Assignment:
An exact repetition of the data below, without images, is the expected answer.

Given information:
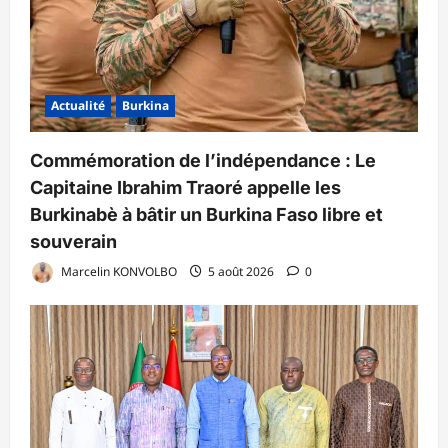
Actualité
Burkina
Commémoration de l’indépendance : Le
Capitaine Ibrahim Traoré appelle les
Burkinabè à bâtir un Burkina Faso libre et
souverain
Marcelin KONVOLBO
5 août 2026
0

Problem solution:
Actualité
Burkina
Commémoration de l’indépendance : Le
Capitaine Ibrahim Traoré appelle les
Burkinabè à bâtir un Burkina Faso libre et
souverain
Marcelin KONVOLBO
5 août 2026
0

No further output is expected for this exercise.